■ **WHAT YOU WILL DO**:
Beginning with the first line, retype exactly the records below up to and including the line with "i ve sizlere yönelik"; pictures do not belong in the copy.

Content starts

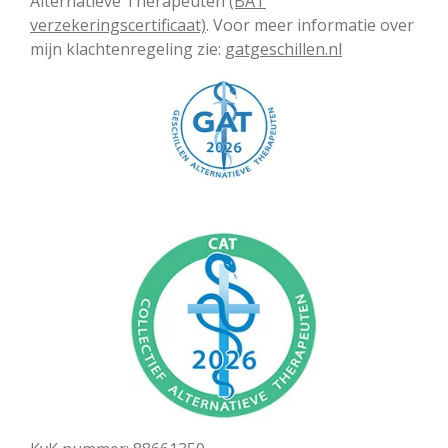
Alternatieve Therapeuten
(BAT
verzekeringscertificaat)
. Voor meer informatie over
mijn klachtenregeling zie:
gatgeschillen.nl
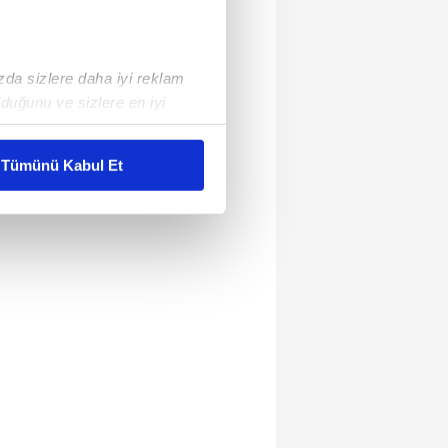
ızda sizlere daha iyi reklam
duğunu ve sizlere en iyi
liyetlerimizi karşılamak
Tümünü Kabul Et
ar gösterilmeyecektir."
çerezler kullanılmaktadır. Bu
u hizmetlerinin sunulması
i ve sizlere yönelik
nılacaktır.
kin detaylı bilgi için Ayarlar
ak ve sitemizde ilgili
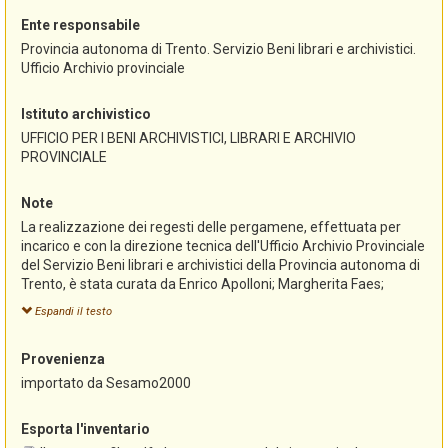
Ente responsabile
Provincia autonoma di Trento. Servizio Beni librari e archivistici.
Ufficio Archivio provinciale
Istituto archivistico
UFFICIO PER I BENI ARCHIVISTICI, LIBRARI E ARCHIVIO
PROVINCIALE
Note
La realizzazione dei regesti delle pergamene, effettuata per
incarico e con la direzione tecnica dell'Ufficio Archivio Provinciale
del Servizio Beni librari e archivistici della Provincia autonoma di
Trento, è stata curata da Enrico Apolloni; Margherita Faes;
Stefania Franzoi; Monica Paoli; Gustav Pfeifer e ultimata nel
Espandi il testo
2000.
L'inventario, redatto originariamente con il programma
Provenienza
"Sesamo", è stato successivamente convertito alla versione
"Sesamo 2000" e pubblicato in questo formato nella sezione
importato da Sesamo2000
riservata agli archivi del portale Trentinocultura
(www.trentinocultura.net).
Esporta l'inventario
L'importazione in AST-Sistema informativo degli archivi storici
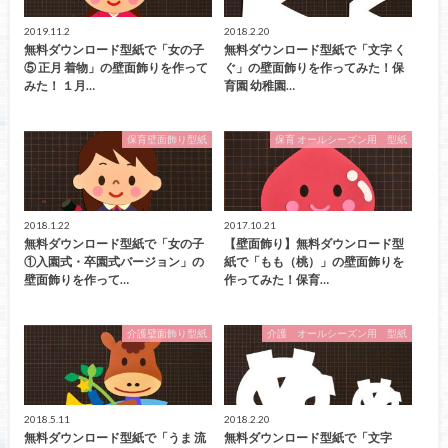
2019.11.2
2018.2.20
無料ダウンロード型紙で「女の子
無料ダウンロード型紙で「文字 く
⑤ 正月 着物」の壁面飾りを作って
ぐ」の壁面飾りを作ってみた！保
みた！ １月…
育園 幼稚園…
保育壁面飾り型紙
保育 オールシーズン用 型紙
2018.1.22
2017.10.21
無料ダウンロード型紙で「女の子
【壁面飾り】無料ダウンロード型
①入園式・卒園式バージョン」の
紙で「もも（桃）」の壁面飾りを
壁面飾りを作って…
作ってみた！保育…
介護壁面飾り型紙
介護 オールシーズン用 型紙
2018.5.11
2018.2.20
無料ダウンロード型紙で「うま 流
無料ダウンロード型紙で「文字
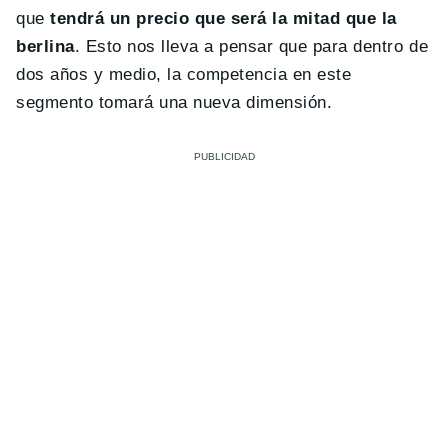
que
tendrá un precio que será la mitad que la
berlina
. Esto nos lleva a pensar que para dentro de
dos años y medio, la competencia en este
segmento tomará una nueva dimensión.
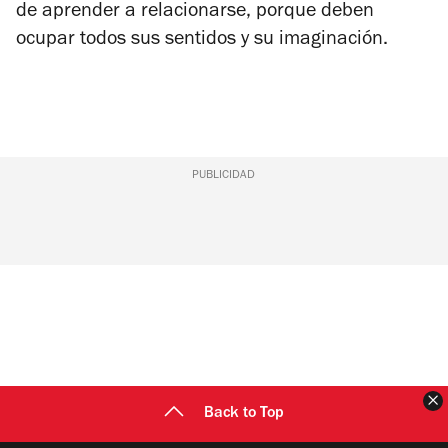
de aprender a relacionarse, porque deben
ocupar todos sus sentidos y su imaginación.
PUBLICIDAD
C
Back to Top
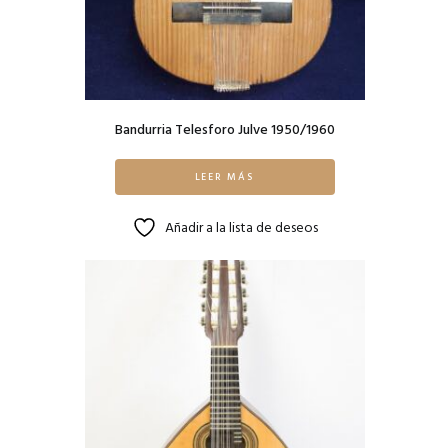
Bandurria Telesforo Julve 1950/1960
LEER MÁS
Añadir a la lista de deseos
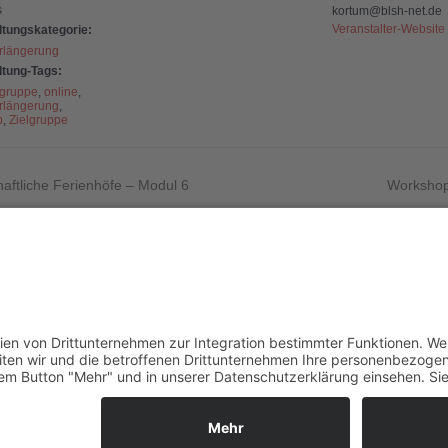
s
kortum@blsh-net.de
Veranstalter-Website
ltungskategorie:
rlängerung
ltung-Tags:
lgruppe
,
online
,
rlängerung
,
p
,
Zielgruppe
haftliche Ferienhöfe – Modul 6
Workshop
nungszeiten:
Sei dabe
und Di
0 bis 14:00 Uhr
SEP.
und Do
16
0 bis 13:00 Uhr
nach Vereinbarung!
Kalender 
Im
Da
F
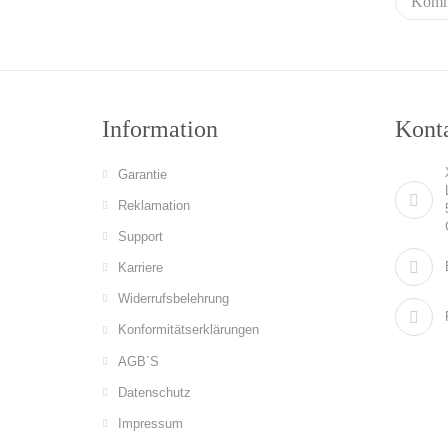
Information
Konta
Garantie
Reklamation
Support
Karriere
Widerrufsbelehrung
Konformitätserklärungen
AGB´S
Datenschutz
Impressum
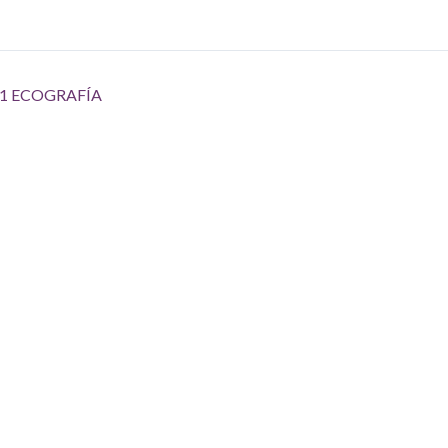
1 ECOGRAFÍA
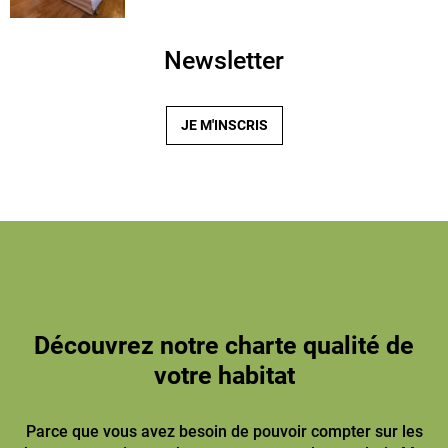
Newsletter
JE M'INSCRIS
Découvrez notre charte qualité de
votre habitat
Parce que vous avez besoin de pouvoir compter sur les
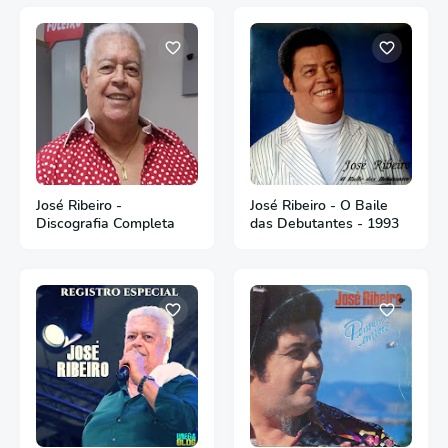
José Ribeiro -
José Ribeiro - O Baile
Discografia Completa
das Debutantes - 1993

Content ends

■ **RESULT OF THE TASK**:
Alternatieve Therapeuten
(BAT
verzekeringscertificaat)
. Voor meer informatie over
mijn klachtenregeling zie:
gatgeschillen.nl
ızda sizlere daha iyi reklam
duğunu ve sizlere en iyi
liyetlerimizi karşılamak
Tümünü Kabul Et
ar gösterilmeyecektir."
çerezler kullanılmaktadır. Bu
u hizmetlerinin sunulması
i ve sizlere yönelik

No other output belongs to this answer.